Keeping your will up to date is an extremely important aspect of your estate planning.

The beginning of the year is an ideal time to consider whether there have been any substantial changes in your circumstances which could have an impact on your distribution intentions reflected in your will. Even if there haven’t been any notable changes, we generally recommend that you review your will every three to five years to ensure it is up to date.

If one or more of the following events has occurred since your will was prepared, you should consider reviewing your will with your legal advisors and updating it if necessary.

Major life events

Marriage or common-law relationship

In most provinces, an existing will is automatically revoked on marriage unless it was made in contemplation of the marriage.

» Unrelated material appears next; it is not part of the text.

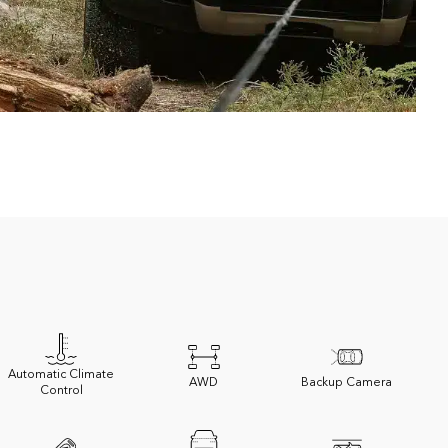
Automatic Climate
AWD
Backup Camera
Control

If you have been in a common-law relationship for some time, you should also consider revisiting your will and your intentions.

Birth or adoption of a child

In addition to adding a new child as a beneficiary in your will, you may want to add the appointment of a guardian (tutor in Quebec).

Marital breakdown

While a divorce will not cause a will to be revoked, the laws in most provinces instead treat the former spouse as having died, so he or she would not benefit under the will or act as executor unless otherwise stated. Note, however, that a separation does not have the same effect. In either case, you should consider making a new will to avoid any confusion regarding your intentions.

Death of a beneficiary named in your existing will

Consider updating your will if your existing will does not set out how the gift to that beneficiary should be distributed in this event, or if you now have different distribution intentions for the gift.

Moving to a new jurisdiction

You should review all of your estate planning and documents with your legal advisors when you move to a new province, territory or country. For example, if you move to or from Quebec, many laws affecting wills and estate planning are different there than the rest of Canada.

Changes in your assets

If you acquired a business or major asset (such as a home or vacation property), consider if you would like this new asset to be disposed of or transferred in a particular way on your death. Consider also if there was a substantial increase or decrease in the value of your assets, as this may affect your distribution intentions as well as the planning strategies you use.

If an executor is unable to perform their duties

You will want to ensure that someone of your choosing is available to administer your estate when needed. In addition, your will should be updated if:

  • You decide to add or remove a beneficiary, such as adding a gift to charity
  • You wish to change your executor
  • Your intentions change with respect to one or more of your beneficiaries – for example, if you decide to change the amount or percentage of your estate you leave to them, or have their shares held in trust rather than paid to them directly
  • There are changes in tax laws or other laws that affect your planning

Talk to your financial and legal advisors to ensure that your current circumstances and intentions are accurately reflected in your will.